There are a variety of reasons for this; critical fixes, security concerns, stabilizing a feature
thats already in Beta, shipping high-priority features/enhancements faster, and so on.
In these situations, an uplift can be requested to take a recent landing in mozilla-central and
merge specific bits to the Beta or Release repository outside the standard train model. After the
request is made, :ref:`Release Management <release management>` will assess the potential risk and
make a decision on whether it will be accepted or not.

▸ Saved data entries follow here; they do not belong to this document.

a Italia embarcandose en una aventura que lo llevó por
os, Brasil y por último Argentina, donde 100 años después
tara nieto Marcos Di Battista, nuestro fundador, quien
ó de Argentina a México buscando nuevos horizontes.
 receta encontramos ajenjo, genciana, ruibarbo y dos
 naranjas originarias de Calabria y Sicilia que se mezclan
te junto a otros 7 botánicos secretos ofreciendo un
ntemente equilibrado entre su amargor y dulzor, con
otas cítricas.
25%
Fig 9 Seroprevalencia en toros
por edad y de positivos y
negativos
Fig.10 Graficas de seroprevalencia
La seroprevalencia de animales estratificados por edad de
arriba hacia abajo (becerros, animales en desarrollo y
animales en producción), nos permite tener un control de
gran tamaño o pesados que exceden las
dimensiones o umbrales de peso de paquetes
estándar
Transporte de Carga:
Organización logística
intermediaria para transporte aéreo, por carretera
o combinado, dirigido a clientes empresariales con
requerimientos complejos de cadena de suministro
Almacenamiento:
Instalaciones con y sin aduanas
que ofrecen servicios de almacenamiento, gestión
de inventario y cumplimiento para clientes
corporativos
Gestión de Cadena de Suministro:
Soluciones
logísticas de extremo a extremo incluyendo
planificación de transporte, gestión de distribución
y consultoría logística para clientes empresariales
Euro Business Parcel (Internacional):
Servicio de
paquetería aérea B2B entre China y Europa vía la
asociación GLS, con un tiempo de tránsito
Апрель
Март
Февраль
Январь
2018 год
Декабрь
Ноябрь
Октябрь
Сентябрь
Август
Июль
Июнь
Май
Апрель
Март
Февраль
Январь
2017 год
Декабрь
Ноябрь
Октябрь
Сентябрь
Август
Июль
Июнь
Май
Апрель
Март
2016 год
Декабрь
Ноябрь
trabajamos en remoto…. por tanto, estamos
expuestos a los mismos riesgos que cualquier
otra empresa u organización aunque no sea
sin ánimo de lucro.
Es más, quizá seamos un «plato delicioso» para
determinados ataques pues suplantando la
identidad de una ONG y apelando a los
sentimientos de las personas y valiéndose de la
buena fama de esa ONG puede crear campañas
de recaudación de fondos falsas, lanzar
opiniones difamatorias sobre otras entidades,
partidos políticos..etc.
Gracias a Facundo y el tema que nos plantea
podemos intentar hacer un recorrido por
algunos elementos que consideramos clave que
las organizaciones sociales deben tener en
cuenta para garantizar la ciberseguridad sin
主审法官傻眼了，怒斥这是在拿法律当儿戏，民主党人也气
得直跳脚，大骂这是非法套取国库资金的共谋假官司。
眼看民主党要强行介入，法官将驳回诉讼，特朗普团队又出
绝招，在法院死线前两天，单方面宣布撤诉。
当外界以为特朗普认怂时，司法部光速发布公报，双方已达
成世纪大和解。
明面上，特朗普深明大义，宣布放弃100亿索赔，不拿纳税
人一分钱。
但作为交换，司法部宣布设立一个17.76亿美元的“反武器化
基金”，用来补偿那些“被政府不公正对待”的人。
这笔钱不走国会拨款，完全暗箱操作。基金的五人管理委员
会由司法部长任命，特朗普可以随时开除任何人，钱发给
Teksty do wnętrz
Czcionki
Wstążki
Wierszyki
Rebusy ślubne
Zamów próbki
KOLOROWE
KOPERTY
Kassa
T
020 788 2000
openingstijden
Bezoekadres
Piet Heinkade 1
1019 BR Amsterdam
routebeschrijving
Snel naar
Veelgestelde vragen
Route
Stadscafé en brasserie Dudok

While uplifts are generally not the preferred way to ship new feature work, it is understood that there
are times when business needs to do so justify the required effort. Our release process is designed to
have the flexibility to accommodate these requests, though in general they need to be handled on a case
by case basis to determine the suitability. Teams are encouraged to reach out to Release Management in
the `#release-coordination` channel on Slack or `@relman` so their specific needs can be assessed.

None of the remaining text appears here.